INSTRUCTIONS TO FOLLOW: Leaving the pictures aside, transcribe only and exactly the lines from the one with "ضمانت مرجوعی کالای استفاده نشده" through the end of the entries, both included.

DATA SHOWN:
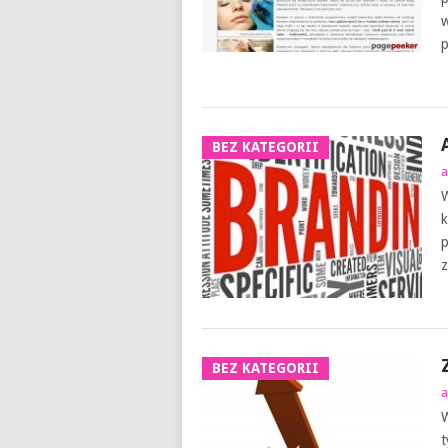
w
p
BEZ KATEGORII
a
W
k
p
z
BEZ KATEGORII
a
W
t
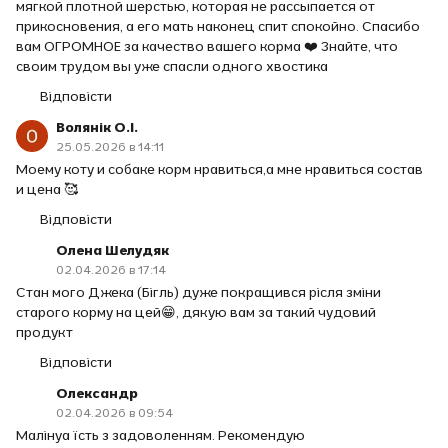
мягкой плотной шерстью, которая не рассыпается от
прикосновения, а его мать наконец спит спокойно. Спасибо
вам ОГРОМНОЕ за качество вашего корма ❤️ Знайте, что
своим трудом вы уже спасли одного хвостика
Відповісти
Волянік О.І.
25.05.2026 в 14:11
Моему коту и собаке корм нравиться,а мне нравиться состав
и цена 🥰
Відповісти
Олена Шелудяк
02.04.2026 в 17:14
Стан мого Джека (Бігль) дуже покращився рісля зміни
старого корму на цей😁, дякую вам за такий чудовий
продукт
Відповісти
Олександр
02.04.2026 в 09:54
Малінуа їсть з задоволенням. Рекомендую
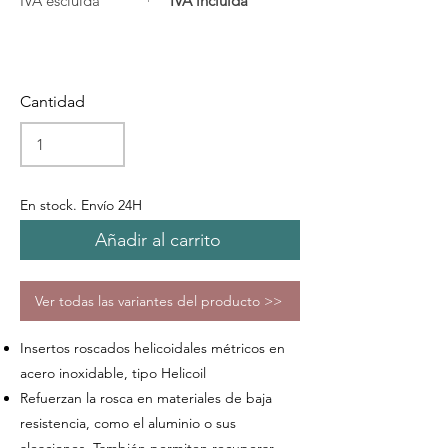
IVA escluida
IVA incluida
Cantidad
En stock. Envío 24H
Añadir al carrito
Ver todas las variantes del producto >>
Insertos roscados helicoidales métricos en
acero inoxidable, tipo Helicoil
Refuerzan la rosca en materiales de baja
resistencia, como el aluminio o sus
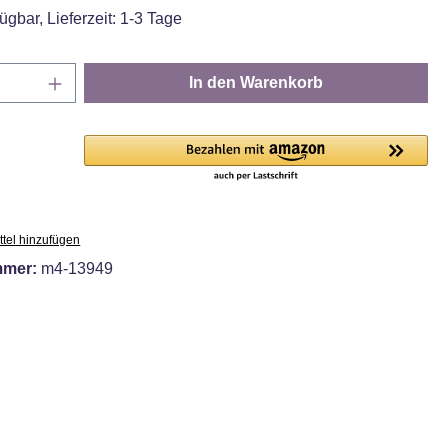
ügbar, Lieferzeit: 1-3 Tage
Anzahl: Gib den gewünschten Wert ein oder
In den Warenkorb
tel hinzufügen
mmer:
m4-13949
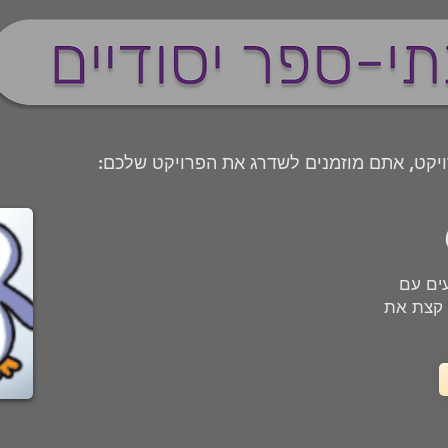
יקט, אתם מוזמנים לשדרג את הפרויקט שלכם:
 שכשנוגעים עם
 קצת את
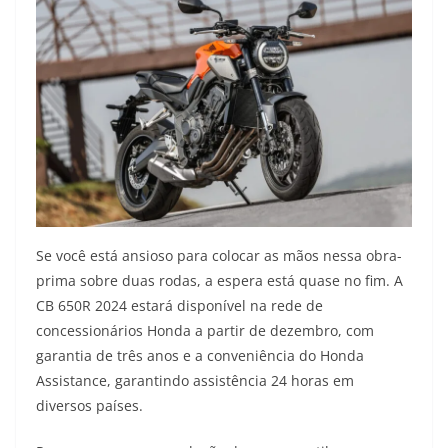
Se você está ansioso para colocar as mãos nessa obra-
prima sobre duas rodas, a espera está quase no fim. A
CB 650R 2024 estará disponível na rede de
concessionários Honda a partir de dezembro, com
garantia de três anos e a conveniência do Honda
Assistance, garantindo assistência 24 horas em
diversos países.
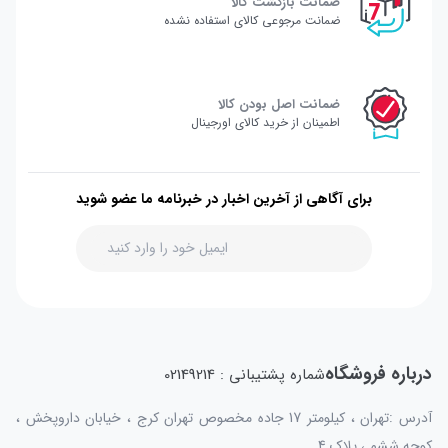
ضمانت بازگشت کالا
ضمانت مرجوعی کالای استفاده نشده
ضمانت اصل بودن کالا
اطمینان از خرید کالای اورجینال
برای آگاهی از آخرین اخبار در خبرنامه ما عضو شوید
درباره فروشگاه
شماره پشتیبانی : 02149214
آدرس :تهران ، کیلومتر 17 جاده مخصوص تهران کرج ، خیابان داروپخش ،
کوچه ششم ، پلاک 4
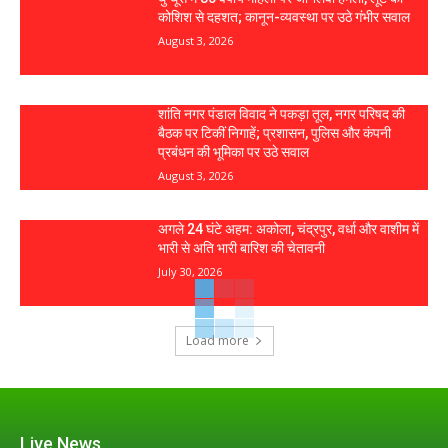
कोशिश से दहशत; कानून-व्यवस्था पर उठे गंभीर सवाल
August 3, 2026
शांति नगर पंडाल विवाद ने पकड़ा तूल, नगर परिषद की
बैठक पर टिकीं निगाहें; प्रशासन, पुलिस और कंपनी
प्रबंधन की भूमिका पर उठे सवाल
August 3, 2026
अगले 24 घंटे अहम: अकोला, चंद्रपुर, वर्धा और वाशीम में
भारी से अति भारी बारिश की चेतावनी
July 30, 2026
Load more
Live News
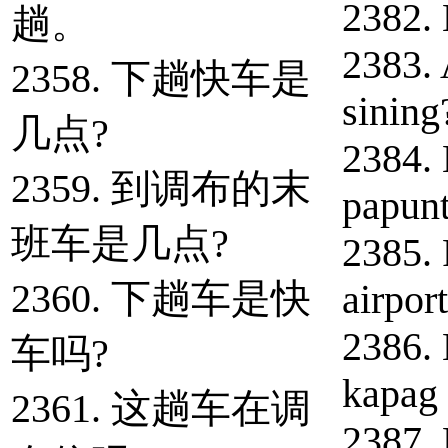
2382. 
趟。
2383. 
2358. 下趟快车是
sining
几点?
2384. 
2359. 到调布的末
papunt
班车是几点?
2385. 
2360. 下趟车是快
airpor
2386. 
车吗?
kapag 
2361. 这趟车在调
2387.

RESPONSE AREA:
ضمانت مرجوعی کالای استفاده نشده
ضمانت اصل بودن کالا
اطمینان از خرید کالای اورجینال
برای آگاهی از آخرین اخبار در خبرنامه ما عضو شوید
درباره فروشگاه
شماره پشتیبانی : 02149214
آدرس :تهران ، کیلومتر 17 جاده مخصوص تهران کرج ، خیابان داروپخش ،
کوچه ششم ، پلاک 4
कोशिश से दहशत; कानून-व्यवस्था पर उठे गंभीर सवाल
August 3, 2026
शांति नगर पंडाल विवाद ने पकड़ा तूल, नगर परिषद की
बैठक पर टिकीं निगाहें; प्रशासन, पुलिस और कंपनी
प्रबंधन की भूमिका पर उठे सवाल
August 3, 2026
अगले 24 घंटे अहम: अकोला, चंद्रपुर, वर्धा और वाशीम में
भारी से अति भारी बारिश की चेतावनी
July 30, 2026
Load more
Live News
2382. 
趟。
2383. 
2358. 下趟快车是
sining
几点?
2384. 
2359. 到调布的末
papunt
班车是几点?
2385. 
2360. 下趟车是快
airpor
2386. 
车吗?
kapag 
2361. 这趟车在调
2387.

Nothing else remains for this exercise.